À agência Lusa, a responsável confirmou ainda que não deu entrada o caso de uma mulher muçulmana que alegou ter sido discriminada por um motorista da Carris.
Antes de assumir funções, em dezembro de 2024, Isabel Rodrigues já tinha alertado para o impacto do atraso no funcionamento da comissão, reconhecendo que a ausência de tramitação de processos poderia levar a queixas apresentadas “em vão”.
Atualmente, a CICDR continua sem emitir contraordenações, limitando-se a encaminhar para o Ministério Público as situações que possam configurar crime.
“Todas as queixas são analisadas”, garantiu a presidente, explicando que o organismo realiza diligências instrutórias e emite pareceres, mas não consegue avançar com processos sancionatórios.
A razão prende-se com a falta de uma unidade responsável pela tramitação de contraordenações, cuja criação depende de regulamentação ainda por concretizar. “É muito urgente a regulamentação para que possamos instalar essa unidade”, frisou.
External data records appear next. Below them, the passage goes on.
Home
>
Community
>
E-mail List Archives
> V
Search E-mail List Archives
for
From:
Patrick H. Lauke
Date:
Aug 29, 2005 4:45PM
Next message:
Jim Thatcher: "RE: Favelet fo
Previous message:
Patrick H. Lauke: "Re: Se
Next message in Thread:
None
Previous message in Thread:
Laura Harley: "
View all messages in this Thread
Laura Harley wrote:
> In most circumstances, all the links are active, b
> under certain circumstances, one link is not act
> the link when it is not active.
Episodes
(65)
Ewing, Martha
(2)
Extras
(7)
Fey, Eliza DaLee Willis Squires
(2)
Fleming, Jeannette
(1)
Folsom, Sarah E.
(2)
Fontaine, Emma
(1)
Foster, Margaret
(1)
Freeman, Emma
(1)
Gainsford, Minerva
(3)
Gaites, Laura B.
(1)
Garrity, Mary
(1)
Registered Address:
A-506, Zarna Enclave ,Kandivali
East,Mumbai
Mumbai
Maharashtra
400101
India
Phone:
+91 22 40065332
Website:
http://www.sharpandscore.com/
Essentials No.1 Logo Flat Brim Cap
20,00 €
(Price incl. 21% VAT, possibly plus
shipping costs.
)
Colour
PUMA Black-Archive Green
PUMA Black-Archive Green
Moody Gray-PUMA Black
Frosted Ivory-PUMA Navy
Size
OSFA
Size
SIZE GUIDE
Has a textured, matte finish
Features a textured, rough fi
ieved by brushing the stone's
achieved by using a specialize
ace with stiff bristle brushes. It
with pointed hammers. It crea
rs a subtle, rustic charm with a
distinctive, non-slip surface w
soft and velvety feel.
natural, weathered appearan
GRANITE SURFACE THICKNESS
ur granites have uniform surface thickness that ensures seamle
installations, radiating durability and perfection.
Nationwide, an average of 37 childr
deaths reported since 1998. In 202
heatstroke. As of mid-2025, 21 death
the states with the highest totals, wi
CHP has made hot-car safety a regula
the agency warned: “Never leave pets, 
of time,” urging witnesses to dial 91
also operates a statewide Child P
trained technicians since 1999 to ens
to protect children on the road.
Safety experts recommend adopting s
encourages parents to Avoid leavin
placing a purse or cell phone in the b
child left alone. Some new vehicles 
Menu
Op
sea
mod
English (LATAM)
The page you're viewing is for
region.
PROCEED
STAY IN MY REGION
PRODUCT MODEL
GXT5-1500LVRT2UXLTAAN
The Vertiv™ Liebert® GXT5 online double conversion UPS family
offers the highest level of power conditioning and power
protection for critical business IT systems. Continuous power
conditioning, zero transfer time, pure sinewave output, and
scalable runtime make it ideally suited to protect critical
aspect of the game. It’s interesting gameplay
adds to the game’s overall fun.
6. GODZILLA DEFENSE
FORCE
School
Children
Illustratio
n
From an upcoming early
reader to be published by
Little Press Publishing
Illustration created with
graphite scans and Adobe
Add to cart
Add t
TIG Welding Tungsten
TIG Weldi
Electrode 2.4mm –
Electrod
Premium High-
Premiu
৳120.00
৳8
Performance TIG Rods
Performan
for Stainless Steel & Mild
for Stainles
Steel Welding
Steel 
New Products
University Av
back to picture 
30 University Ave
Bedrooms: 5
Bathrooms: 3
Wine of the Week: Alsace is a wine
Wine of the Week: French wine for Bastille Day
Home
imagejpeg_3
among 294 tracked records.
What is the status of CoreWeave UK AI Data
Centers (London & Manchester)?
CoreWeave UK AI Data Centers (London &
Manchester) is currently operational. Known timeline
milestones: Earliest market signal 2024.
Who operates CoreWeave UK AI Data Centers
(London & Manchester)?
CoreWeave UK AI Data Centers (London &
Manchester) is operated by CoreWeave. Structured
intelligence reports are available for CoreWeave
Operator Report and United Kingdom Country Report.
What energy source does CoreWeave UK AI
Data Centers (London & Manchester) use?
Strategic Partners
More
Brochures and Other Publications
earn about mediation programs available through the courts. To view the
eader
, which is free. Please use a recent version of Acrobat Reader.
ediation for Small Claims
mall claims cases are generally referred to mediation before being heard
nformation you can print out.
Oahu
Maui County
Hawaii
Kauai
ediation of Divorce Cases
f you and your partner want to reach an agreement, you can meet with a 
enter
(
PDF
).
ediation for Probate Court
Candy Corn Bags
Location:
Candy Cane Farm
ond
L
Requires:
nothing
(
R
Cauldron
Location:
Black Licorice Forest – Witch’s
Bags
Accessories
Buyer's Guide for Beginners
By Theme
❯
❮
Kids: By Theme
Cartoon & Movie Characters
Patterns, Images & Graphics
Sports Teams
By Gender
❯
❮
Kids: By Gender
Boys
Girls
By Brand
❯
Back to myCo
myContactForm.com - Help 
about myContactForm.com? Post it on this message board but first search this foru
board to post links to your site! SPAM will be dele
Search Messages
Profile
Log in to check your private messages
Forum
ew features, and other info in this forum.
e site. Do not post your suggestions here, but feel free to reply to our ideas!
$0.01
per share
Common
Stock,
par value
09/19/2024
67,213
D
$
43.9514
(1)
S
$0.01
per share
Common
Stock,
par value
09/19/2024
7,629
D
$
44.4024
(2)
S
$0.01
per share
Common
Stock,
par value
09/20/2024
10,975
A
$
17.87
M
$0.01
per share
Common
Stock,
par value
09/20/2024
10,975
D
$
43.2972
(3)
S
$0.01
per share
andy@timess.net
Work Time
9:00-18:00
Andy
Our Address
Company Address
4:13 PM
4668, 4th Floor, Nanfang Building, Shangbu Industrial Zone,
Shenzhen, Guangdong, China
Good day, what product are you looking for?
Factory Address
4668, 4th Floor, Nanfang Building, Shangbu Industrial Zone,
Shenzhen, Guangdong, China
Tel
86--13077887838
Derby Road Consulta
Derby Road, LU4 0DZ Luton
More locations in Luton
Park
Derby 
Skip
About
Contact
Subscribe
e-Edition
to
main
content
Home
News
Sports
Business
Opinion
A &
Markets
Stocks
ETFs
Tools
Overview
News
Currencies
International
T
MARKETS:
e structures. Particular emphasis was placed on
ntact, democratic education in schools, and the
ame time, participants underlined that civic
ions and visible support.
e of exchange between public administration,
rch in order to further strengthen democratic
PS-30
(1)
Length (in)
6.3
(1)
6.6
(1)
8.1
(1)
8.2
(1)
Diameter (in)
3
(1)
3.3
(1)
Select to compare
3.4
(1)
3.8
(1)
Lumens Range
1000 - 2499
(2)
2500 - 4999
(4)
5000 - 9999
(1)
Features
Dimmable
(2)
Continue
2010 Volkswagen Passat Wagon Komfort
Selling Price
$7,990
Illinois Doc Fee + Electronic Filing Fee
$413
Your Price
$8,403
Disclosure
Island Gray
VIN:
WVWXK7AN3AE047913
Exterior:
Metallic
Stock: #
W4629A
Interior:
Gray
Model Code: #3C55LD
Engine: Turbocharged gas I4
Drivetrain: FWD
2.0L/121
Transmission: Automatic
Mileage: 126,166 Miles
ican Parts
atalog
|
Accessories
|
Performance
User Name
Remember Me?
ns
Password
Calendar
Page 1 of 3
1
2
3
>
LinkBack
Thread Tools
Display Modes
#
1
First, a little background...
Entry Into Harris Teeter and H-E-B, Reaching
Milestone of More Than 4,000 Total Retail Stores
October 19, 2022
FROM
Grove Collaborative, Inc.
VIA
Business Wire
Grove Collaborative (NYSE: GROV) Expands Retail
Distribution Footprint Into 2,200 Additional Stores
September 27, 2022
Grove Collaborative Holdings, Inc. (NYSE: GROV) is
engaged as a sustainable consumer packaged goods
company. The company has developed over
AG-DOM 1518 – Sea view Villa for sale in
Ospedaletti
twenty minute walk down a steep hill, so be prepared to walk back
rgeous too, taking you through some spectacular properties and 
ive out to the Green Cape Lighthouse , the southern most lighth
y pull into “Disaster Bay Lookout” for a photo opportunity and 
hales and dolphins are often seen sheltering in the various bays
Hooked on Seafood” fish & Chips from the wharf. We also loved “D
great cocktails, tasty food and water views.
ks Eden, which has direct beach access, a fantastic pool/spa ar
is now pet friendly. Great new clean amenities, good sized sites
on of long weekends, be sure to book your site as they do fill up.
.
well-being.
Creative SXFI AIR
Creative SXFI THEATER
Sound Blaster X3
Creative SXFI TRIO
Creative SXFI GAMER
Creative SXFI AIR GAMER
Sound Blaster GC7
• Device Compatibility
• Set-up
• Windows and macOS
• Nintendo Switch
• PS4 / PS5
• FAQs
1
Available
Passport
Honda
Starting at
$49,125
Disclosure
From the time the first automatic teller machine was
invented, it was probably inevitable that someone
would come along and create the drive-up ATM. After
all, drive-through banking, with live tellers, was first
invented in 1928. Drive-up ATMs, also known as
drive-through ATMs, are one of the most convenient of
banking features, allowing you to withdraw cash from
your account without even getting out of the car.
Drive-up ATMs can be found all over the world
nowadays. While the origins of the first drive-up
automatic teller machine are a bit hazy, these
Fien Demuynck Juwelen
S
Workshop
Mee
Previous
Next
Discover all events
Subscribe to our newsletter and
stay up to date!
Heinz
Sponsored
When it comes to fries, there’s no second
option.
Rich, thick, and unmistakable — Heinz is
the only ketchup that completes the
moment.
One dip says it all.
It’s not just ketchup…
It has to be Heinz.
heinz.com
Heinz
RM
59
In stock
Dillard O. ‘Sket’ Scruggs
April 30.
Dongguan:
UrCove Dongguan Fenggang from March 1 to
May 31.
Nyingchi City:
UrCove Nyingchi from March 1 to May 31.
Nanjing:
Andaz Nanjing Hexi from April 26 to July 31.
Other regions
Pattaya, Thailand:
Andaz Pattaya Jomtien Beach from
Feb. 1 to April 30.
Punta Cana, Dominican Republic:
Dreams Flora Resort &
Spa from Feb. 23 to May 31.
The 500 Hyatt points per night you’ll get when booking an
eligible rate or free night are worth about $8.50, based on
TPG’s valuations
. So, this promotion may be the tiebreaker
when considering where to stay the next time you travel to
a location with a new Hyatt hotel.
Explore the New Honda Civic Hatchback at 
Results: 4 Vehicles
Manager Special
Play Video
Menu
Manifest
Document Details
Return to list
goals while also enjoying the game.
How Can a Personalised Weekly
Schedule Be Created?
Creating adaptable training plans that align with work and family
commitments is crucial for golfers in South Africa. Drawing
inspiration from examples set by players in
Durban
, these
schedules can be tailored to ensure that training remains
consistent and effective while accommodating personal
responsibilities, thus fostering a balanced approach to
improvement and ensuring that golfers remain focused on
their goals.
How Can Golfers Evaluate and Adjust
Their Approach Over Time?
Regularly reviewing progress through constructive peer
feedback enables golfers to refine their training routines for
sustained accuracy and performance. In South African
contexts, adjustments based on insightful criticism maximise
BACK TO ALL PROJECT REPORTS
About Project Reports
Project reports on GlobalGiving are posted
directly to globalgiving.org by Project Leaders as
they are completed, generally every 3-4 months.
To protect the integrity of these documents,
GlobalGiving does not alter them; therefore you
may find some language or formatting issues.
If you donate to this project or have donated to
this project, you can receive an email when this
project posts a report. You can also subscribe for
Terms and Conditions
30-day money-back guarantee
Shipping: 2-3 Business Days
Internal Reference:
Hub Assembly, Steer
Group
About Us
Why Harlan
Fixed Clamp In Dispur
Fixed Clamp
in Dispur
Apesar das limitações, Isabel Rodrigues alerta para a frequência destas situações e defende um reforço das medidas de prevenção, bem como a necessidade de sancionar comportamentos discriminatórios.
A CICDR funcionava anteriormente sob a tutela do Alto-Comissariado para as Migrações (ACM), entretanto substituído pela Agência para a Integração, Migrações e Asilo (AIMA), na sequência da extinção do Serviço de Estrangeiros e Fronteiras (SEF).
Com a reforma aprovada em novembro de 2023, a comissão passou a funcionar na dependência da Assembleia da República, que passou a ser responsável pela eleição da sua presidência.